The President of the U.S. feels he has to read the Times (circ. 544,000) every day; so does Pope Pius (who gets the International Air Edition), and so do thousands of diplomats and officials in Washington and around the globe. When roving Times Columnist Anne O'Hare McCormick once asked a top State Department official whether he could add any information to what the Times had on a crucial international problem, he replied with more candor than humor: "Good heavens, no, Anne. Where do you suppose we're getting our information?" A woman who lived in a cabin under the brooding cliff of a canyon in New Mexico had the Sunday Times lowered 800 feet to her door. "The Times," she said, "is my only contact with the outside world."
To keep its readers in touch with the world, the Times receives a million words of news a day from 47 full-time foreign correspondents, 50 part-time foreign correspondents, ten full-time domestic bureaus, 400 part-time domestic correspondents, 158 full-time New York City reporters and specialists and 19 news services (including A.P., U.P., Reuters and Canadian Press). From this vast intake, the Times publishes a daily average of 145,000 words (about 180 columns), and an average of 450,000 words (560 columns) in its Sunday editions.
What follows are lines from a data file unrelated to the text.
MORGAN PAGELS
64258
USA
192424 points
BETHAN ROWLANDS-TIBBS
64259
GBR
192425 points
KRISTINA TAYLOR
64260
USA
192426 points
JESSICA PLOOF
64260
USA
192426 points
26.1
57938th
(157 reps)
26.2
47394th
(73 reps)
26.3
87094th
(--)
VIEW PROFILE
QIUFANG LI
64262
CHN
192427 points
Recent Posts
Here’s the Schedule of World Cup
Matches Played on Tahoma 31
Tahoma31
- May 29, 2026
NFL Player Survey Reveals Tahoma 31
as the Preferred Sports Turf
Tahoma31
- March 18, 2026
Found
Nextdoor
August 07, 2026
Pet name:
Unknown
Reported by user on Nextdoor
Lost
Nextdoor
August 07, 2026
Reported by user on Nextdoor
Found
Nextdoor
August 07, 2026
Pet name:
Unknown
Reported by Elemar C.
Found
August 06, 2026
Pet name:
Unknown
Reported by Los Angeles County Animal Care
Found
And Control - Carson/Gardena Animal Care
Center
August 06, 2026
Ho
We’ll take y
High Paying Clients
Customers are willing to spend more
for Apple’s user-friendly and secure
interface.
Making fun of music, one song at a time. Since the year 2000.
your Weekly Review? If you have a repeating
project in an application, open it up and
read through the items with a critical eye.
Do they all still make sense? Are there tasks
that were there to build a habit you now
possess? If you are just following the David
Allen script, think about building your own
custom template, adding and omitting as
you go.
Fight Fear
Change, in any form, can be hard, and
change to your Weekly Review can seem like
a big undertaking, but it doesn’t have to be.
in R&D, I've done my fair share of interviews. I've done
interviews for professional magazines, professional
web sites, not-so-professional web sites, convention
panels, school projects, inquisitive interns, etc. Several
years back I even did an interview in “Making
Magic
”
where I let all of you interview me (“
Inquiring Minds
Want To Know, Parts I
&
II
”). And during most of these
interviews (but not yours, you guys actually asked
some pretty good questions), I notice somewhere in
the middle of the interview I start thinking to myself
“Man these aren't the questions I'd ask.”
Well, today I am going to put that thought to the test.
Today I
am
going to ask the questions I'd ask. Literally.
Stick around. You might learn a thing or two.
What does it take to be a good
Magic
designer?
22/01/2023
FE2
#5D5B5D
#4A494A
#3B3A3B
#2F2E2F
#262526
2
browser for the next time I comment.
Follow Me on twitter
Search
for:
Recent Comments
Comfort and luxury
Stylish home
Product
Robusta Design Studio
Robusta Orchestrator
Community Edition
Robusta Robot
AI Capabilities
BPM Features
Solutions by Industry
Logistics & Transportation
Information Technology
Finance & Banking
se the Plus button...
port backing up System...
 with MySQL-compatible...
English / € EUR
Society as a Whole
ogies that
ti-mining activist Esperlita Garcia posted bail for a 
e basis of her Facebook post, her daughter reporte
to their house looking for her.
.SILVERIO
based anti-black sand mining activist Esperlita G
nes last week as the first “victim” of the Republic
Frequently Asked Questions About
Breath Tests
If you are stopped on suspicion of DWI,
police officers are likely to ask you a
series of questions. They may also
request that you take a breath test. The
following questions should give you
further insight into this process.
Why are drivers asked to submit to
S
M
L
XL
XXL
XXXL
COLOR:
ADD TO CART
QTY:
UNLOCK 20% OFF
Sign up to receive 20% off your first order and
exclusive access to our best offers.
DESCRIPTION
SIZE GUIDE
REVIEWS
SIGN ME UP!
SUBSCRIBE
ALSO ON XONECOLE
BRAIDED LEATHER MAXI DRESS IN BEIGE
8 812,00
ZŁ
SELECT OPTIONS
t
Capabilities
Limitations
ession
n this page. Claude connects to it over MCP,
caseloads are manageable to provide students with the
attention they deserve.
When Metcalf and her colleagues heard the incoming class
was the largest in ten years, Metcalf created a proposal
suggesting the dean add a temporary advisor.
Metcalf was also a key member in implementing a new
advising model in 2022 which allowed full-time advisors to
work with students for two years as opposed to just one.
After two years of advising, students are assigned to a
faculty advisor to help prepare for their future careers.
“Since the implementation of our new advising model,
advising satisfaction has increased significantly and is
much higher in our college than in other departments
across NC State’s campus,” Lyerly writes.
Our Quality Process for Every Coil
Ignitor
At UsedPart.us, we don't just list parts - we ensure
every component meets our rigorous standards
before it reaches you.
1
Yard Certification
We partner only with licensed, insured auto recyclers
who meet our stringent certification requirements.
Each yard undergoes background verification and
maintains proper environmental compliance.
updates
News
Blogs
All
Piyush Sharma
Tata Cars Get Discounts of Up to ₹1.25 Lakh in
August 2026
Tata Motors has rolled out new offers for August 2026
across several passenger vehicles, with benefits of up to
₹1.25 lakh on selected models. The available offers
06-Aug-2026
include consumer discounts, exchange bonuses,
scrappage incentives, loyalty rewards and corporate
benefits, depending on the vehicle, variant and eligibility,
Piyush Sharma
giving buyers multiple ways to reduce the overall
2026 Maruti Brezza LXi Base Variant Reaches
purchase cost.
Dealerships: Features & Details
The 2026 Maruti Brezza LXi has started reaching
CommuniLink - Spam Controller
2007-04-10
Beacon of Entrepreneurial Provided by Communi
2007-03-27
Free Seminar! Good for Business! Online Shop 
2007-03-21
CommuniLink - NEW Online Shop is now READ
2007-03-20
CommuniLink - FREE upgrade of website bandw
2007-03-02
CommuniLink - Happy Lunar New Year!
The Times has won its reputation as "the newspaper of record" by printing such things as the full text of the Versailles Treaty (83,300 words) the even 'longer Pearl Harbor Report (247,000 words), most other significant state papers and speeches. Once a copy of the bulky Sunday Times which was being delivered from a plane in a rural area accidentally hit an ox and killed the beast. Daily and Sunday, the Times is sold in 12,041 cities and towns, thus is the nearest thing to a national daily newspaper in the U.S.
45 Seconds from Broadway. Incongruously, the gentlemanly Times forced its name on Times Square, a tabloid jungle of bright lights, noise, garish signs, dirt and rowdy manners. But though the flashing news sign still girdles the Times Tower at the south end of the Square, the present home of the paper, its sixth, is not on the Square but in a $13.5 million, 14-story, air-conditioned building at 229 West 43rd Street.